USDCAD plunged to a 1.33 handle after The Bank of Canada indicated it is looking at the possibility of raising interest rates as the nation’s economic recovery picks up steam.
Bloomberg reports that in a speech she’s delivering in Winnipeg, Manitoba, Senior Deputy Governor Carolyn Wilkins highlighted how the nation’s recovery is broadening across regions and sectors, giving policy makers “reason to be encouraged.”
“As growth continues and, ideally, broadens further, Governing Council will be assessing whether all of the considerable monetary policy stimulus presently in place is still required,” Wilkins said in the text of a speech she’s giving Monday.
“At present, there is significant monetary policy stimulus in the system.”
Which prompted the Loonie to rally near 2-month highs…

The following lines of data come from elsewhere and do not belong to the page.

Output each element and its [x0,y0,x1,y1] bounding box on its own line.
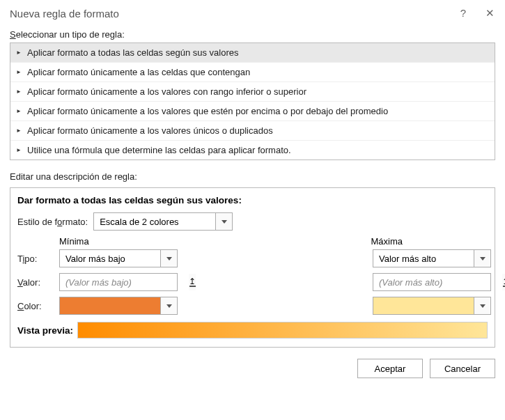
max-value-input-wrapper: ↥ [373,273,491,291]
rule-type-label: Aplicar formato a todas las celdas según… [27,47,239,58]
dialog-buttons: Aceptar Cancelar [0,355,505,387]
range-selector-icon[interactable]: ↥ [502,274,505,290]
arrow-icon: ► [16,88,23,95]
rule-type-label: Utilice una fórmula que determine las ce… [27,145,291,155]
minmax-headers: Mínima Máxima [17,236,488,247]
ok-button[interactable]: Aceptar [357,359,423,378]
rule-type-label: Aplicar formato únicamente a las celdas … [27,67,250,77]
titlebar: Nueva regla de formato ? ✕ [0,0,505,25]
max-header: Máxima [371,236,488,247]
chevron-down-icon[interactable] [474,297,490,314]
format-style-value: Escala de 2 colores [94,217,215,227]
arrow-icon: ► [16,108,23,114]
minmax-grid: Tipo: Valor más bajo Valor más alto Valo… [17,249,488,315]
range-selector-icon[interactable]: ↥ [189,274,196,290]
window-controls: ? ✕ [458,7,495,20]
min-color-swatch [60,297,160,314]
cancel-button[interactable]: Cancelar [430,359,495,378]
preview-label: Vista previa: [17,325,73,336]
preview-row: Vista previa: [17,322,488,339]
chevron-down-icon[interactable] [160,250,177,267]
rule-type-list: ► Aplicar formato a todas las celdas seg… [10,42,495,160]
min-type-dropdown[interactable]: Valor más bajo [59,249,178,267]
min-header: Mínima [59,236,176,247]
arrow-icon: ► [16,127,23,134]
max-value-input[interactable] [373,277,502,288]
format-style-label: Estilo de formato: [17,217,88,227]
rule-type-item[interactable]: ► Utilice una fórmula que determine las … [10,141,495,160]
select-rule-type-label: Seleccionar un tipo de regla: [0,25,505,42]
arrow-icon: ► [16,49,23,56]
description-title: Dar formato a todas las celdas según sus… [17,195,488,205]
tipo-label: Tipo: [17,254,59,264]
rule-description-box: Dar formato a todas las celdas según sus… [10,187,495,348]
edit-description-label: Editar una descripción de regla: [0,167,505,185]
rule-type-item[interactable]: ► Aplicar formato a todas las celdas seg… [10,43,495,63]
chevron-down-icon[interactable] [160,297,177,314]
valor-label: Valor: [17,277,59,288]
min-color-dropdown[interactable] [59,297,178,315]
rule-type-item[interactable]: ► Aplicar formato únicamente a los valor… [10,121,495,141]
rule-type-item[interactable]: ► Aplicar formato únicamente a los valor… [10,102,495,121]
rule-type-item[interactable]: ► Aplicar formato únicamente a los valor… [10,82,495,102]
arrow-icon: ► [16,69,23,75]
format-style-row: Estilo de formato: Escala de 2 colores [17,212,488,231]
arrow-icon: ► [16,147,23,153]
min-value-input-wrapper: ↥ [59,273,178,291]
rule-type-label: Aplicar formato únicamente a los valores… [27,106,388,116]
color-label: Color: [17,301,59,311]
max-type-value: Valor más alto [373,254,474,264]
chevron-down-icon[interactable] [215,213,232,230]
max-color-swatch [373,297,474,314]
help-icon[interactable]: ? [458,7,469,20]
min-value-input[interactable] [60,277,189,288]
close-icon[interactable]: ✕ [484,7,495,20]
rule-type-label: Aplicar formato únicamente a los valores… [27,125,273,136]
min-type-value: Valor más bajo [60,254,160,264]
preview-gradient [77,322,488,339]
format-style-dropdown[interactable]: Escala de 2 colores [93,212,233,231]
max-type-dropdown[interactable]: Valor más alto [373,249,491,267]
max-color-dropdown[interactable] [373,297,491,315]
rule-type-item[interactable]: ► Aplicar formato únicamente a las celda… [10,63,495,82]
dialog-title: Nueva regla de formato [10,8,119,20]
chevron-down-icon[interactable] [474,250,490,267]
rule-type-label: Aplicar formato únicamente a los valores… [27,86,306,97]
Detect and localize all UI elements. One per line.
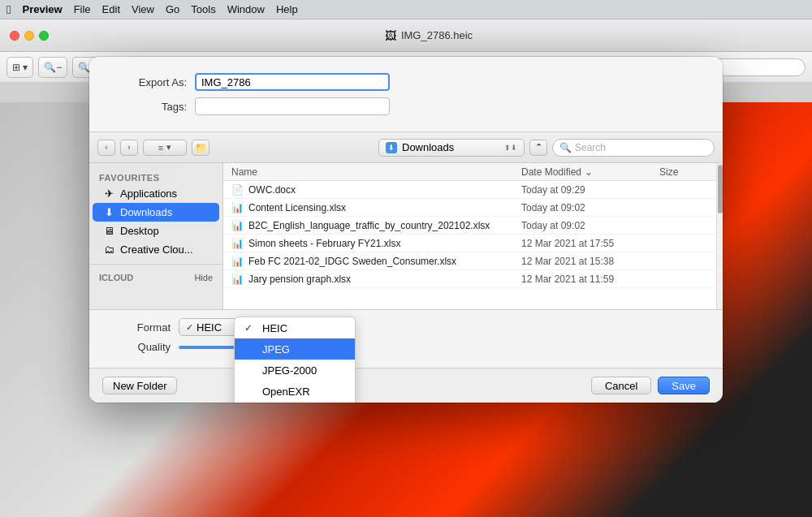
file-list-header: Name Date Modified ⌄ Size [223, 163, 716, 181]
menu-items: File Edit View Go Tools Window Help [74, 3, 298, 15]
jpeg-label: JPEG [262, 343, 290, 355]
save-dialog: Export As: Tags: ‹ › ≡ ▾ 📁 ⬇ Downloads ⬆… [89, 57, 723, 403]
icloud-header: iCloud Hide [89, 269, 222, 286]
format-row: Format ✓ HEIC ⬆⬇ ✓ HEIC JPEG JPEG-2000 [106, 318, 706, 336]
format-option-heic[interactable]: ✓ HEIC [235, 317, 355, 338]
apple-menu[interactable]:  [6, 2, 11, 16]
browser-search-icon: 🔍 [559, 142, 572, 153]
save-button[interactable]: Save [658, 377, 710, 394]
file-date: 12 Mar 2021 at 15:38 [521, 256, 659, 267]
heic-checkmark: ✓ [244, 322, 256, 334]
file-row[interactable]: 📊 Jary pension graph.xlsx 12 Mar 2021 at… [223, 270, 716, 288]
sidebar-item-downloads[interactable]: ⬇ Downloads [93, 203, 219, 222]
quality-label: Quality [106, 341, 171, 353]
menubar:  Preview File Edit View Go Tools Window… [0, 0, 812, 19]
menu-tools[interactable]: Tools [191, 3, 215, 15]
scrollbar[interactable] [716, 163, 723, 309]
location-chevron-icon: ⬆⬇ [504, 144, 517, 152]
location-dropdown[interactable]: ⬇ Downloads ⬆⬇ [378, 139, 525, 157]
minimize-button[interactable] [24, 31, 34, 41]
export-as-input[interactable] [195, 73, 390, 91]
file-icon-excel: 📊 [231, 238, 244, 249]
sidebar-item-applications[interactable]: ✈ Applications [93, 184, 219, 203]
expand-btn[interactable]: ⌃ [529, 140, 547, 156]
file-icon-excel: 📊 [231, 256, 244, 267]
menu-view[interactable]: View [132, 3, 154, 15]
hide-link[interactable]: Hide [194, 273, 213, 282]
file-row[interactable]: 📊 Content Licensing.xlsx Today at 09:02 [223, 199, 716, 217]
export-as-label: Export As: [106, 76, 187, 88]
tags-row: Tags: [106, 97, 706, 115]
new-folder-small-btn[interactable]: 📁 [192, 140, 209, 156]
menu-window[interactable]: Window [227, 3, 265, 15]
desktop-icon: 🖥 [102, 225, 115, 237]
window-title: IMG_2786.heic [401, 29, 473, 41]
menu-file[interactable]: File [74, 3, 91, 15]
sidebar-label-applications: Applications [120, 187, 177, 200]
sidebar-item-desktop[interactable]: 🖥 Desktop [93, 222, 219, 240]
file-name: Content Licensing.xlsx [248, 202, 521, 213]
maximize-button[interactable] [39, 31, 49, 41]
format-popup: ✓ HEIC JPEG JPEG-2000 OpenEXR PDF [234, 317, 356, 403]
file-icon-word: 📄 [231, 184, 244, 196]
tags-label: Tags: [106, 101, 187, 113]
sidebar-label-downloads: Downloads [120, 206, 172, 218]
downloads-icon: ⬇ [102, 206, 115, 218]
sort-arrow-icon: ⌄ [585, 166, 593, 178]
file-list: Name Date Modified ⌄ Size 📄 OWC.docx Tod… [223, 163, 716, 309]
format-option-jpeg2000[interactable]: JPEG-2000 [235, 360, 355, 381]
file-row[interactable]: 📊 Feb FC 2021-02_IDGC Sweden_Consumer.xl… [223, 252, 716, 270]
browser-search[interactable]: 🔍 Search [552, 139, 715, 157]
format-quality-area: Format ✓ HEIC ⬆⬇ ✓ HEIC JPEG JPEG-2000 [89, 309, 723, 368]
col-name-header: Name [231, 166, 521, 178]
forward-button[interactable]: › [120, 140, 138, 156]
sidebar: Favourites ✈ Applications ⬇ Downloads 🖥 … [89, 163, 223, 309]
menu-edit[interactable]: Edit [102, 3, 120, 15]
browser-columns: Favourites ✈ Applications ⬇ Downloads 🖥 … [89, 163, 723, 309]
view-options-btn[interactable]: ≡ ▾ [143, 140, 187, 156]
zoom-out-btn[interactable]: 🔍− [38, 57, 67, 78]
traffic-lights [10, 31, 49, 41]
file-icon-excel: 📊 [231, 220, 244, 231]
file-date: Today at 09:02 [521, 202, 659, 213]
tags-input[interactable] [195, 97, 390, 115]
dialog-header: Export As: Tags: [89, 57, 723, 131]
file-name: B2C_English_language_traffic_by_country_… [248, 220, 521, 231]
creative-cloud-icon: 🗂 [102, 243, 115, 256]
format-option-openexr[interactable]: OpenEXR [235, 381, 355, 402]
jpeg2000-label: JPEG-2000 [262, 364, 317, 377]
cancel-button[interactable]: Cancel [591, 377, 651, 394]
checkmark-icon: ✓ [186, 322, 193, 333]
scrollbar-thumb[interactable] [718, 165, 723, 213]
close-button[interactable] [10, 31, 19, 41]
file-name: Simon sheets - February FY21.xlsx [248, 238, 521, 249]
icloud-label: iCloud [99, 273, 133, 282]
sidebar-label-desktop: Desktop [120, 225, 159, 237]
format-option-jpeg[interactable]: JPEG [235, 338, 355, 360]
menu-help[interactable]: Help [276, 3, 298, 15]
format-current-value: HEIC [197, 321, 222, 334]
menu-go[interactable]: Go [166, 3, 179, 15]
file-name: Feb FC 2021-02_IDGC Sweden_Consumer.xlsx [248, 256, 521, 267]
applications-icon: ✈ [102, 187, 115, 200]
file-name: OWC.docx [248, 184, 521, 196]
sidebar-label-creative-cloud: Creative Clou... [120, 243, 193, 256]
file-date: Today at 09:29 [521, 184, 659, 196]
file-row[interactable]: 📊 Simon sheets - February FY21.xlsx 12 M… [223, 235, 716, 252]
sidebar-toggle-btn[interactable]: ⊞ ▾ [6, 57, 33, 78]
col-date-header: Date Modified ⌄ [521, 166, 659, 178]
app-name: Preview [22, 3, 62, 15]
file-name: Jary pension graph.xlsx [248, 274, 521, 285]
format-label: Format [106, 321, 171, 334]
file-row[interactable]: 📊 B2C_English_language_traffic_by_countr… [223, 217, 716, 235]
new-folder-button[interactable]: New Folder [102, 377, 177, 394]
file-row[interactable]: 📄 OWC.docx Today at 09:29 [223, 181, 716, 199]
downloads-folder-icon: ⬇ [386, 142, 397, 153]
heic-label: HEIC [262, 322, 287, 334]
file-browser: ‹ › ≡ ▾ 📁 ⬇ Downloads ⬆⬇ ⌃ 🔍 Search Favo… [89, 131, 723, 309]
sidebar-item-creative-cloud[interactable]: 🗂 Creative Clou... [93, 240, 219, 259]
format-option-pdf[interactable]: PDF [235, 402, 355, 403]
list-view-icon: ≡ [158, 143, 163, 153]
browser-toolbar: ‹ › ≡ ▾ 📁 ⬇ Downloads ⬆⬇ ⌃ 🔍 Search [89, 132, 723, 163]
back-button[interactable]: ‹ [97, 140, 115, 156]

Some key excerpts from her speech…
“ If you saw a stop light ahead, you would begin letting up on the gas to slow down smoothly. You do not want to have to slam on the brakes at the last second. Monetary policy must also anticipate the road ahead.”
“An important aspect of our inflation assessment is that the economic drag from lower oil prices is now largely behind us.”
“The adjustment to lower oil prices is now largely behind us, and we are looking for signs that the sources of growth are broadening across sectors and regions,” Wilkins said. “The signs are encouraging.”
We wonder how long before another BoC member comes out and says the exact opposite?